Sharing Love 4U

Hello, my name is Kimberly and my friends call me KC.  I would like to offer you some words of wisdom from my experience acquired during the past decade behind the front lines of firestorms.

Please practice self care (please see this link for local offerings in PaliBu), have gratitude for anything and everything, drink water often to flush the toxins and eat as much fresh produce as possible.

Managing communication carefully in order to have frequent restful breaks is essential.  (Pacing) Disasters are like drinking out of a fire hose. What I see happen after firestorms is people engage til they can’t do it anymore. They step away and many don’t come back. Their lessons are valuable to optimize recovery in future firestorms and their hard earned wisdom should not be lost.

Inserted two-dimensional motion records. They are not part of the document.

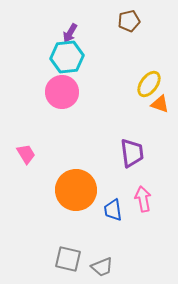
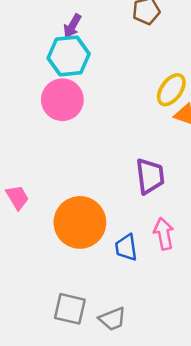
pink trapezoid: (26, 154) -> (17, 197), moved

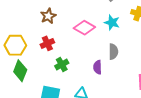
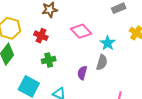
cyan star: (112, 23) -> (108, 43), moved
red cross: (47, 43) -> (41, 36), turned 32

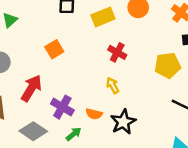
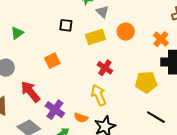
yellow arrow: (113, 85) -> (99, 95), size x1.5
red arrow: (31, 88) -> (30, 92), turned -75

CLASSIC FIRESTORM SCENARIO: Fire destroys a town as persimmons ripen on the trees in the fall landscape. After the fire, those persimmons are the only color left in a black and white landscape that crunches beneath your feet. The people, the birds … everyone is gone. It is quiet and lifeless.

That doesn’t last forever, but it is devastating. The door has closed very definitively on the past, and the new door to the future is yet to be found.

Yet slowly, moment by moment the landscape begins to change with the first rain. The bugs, the mice, the birds slowly emerge… and the starving cats with their burned paws barely manage to find food. But as time passes the trauma begins to be erased as the new possibilities emerge… The people return, clean, rebuild, reconnect and life goes on… in a very different way.

Disasters bring out both the best and the worse in us all. It pushes our capacity and by stepping through that experience, it changes each of us in profound ways.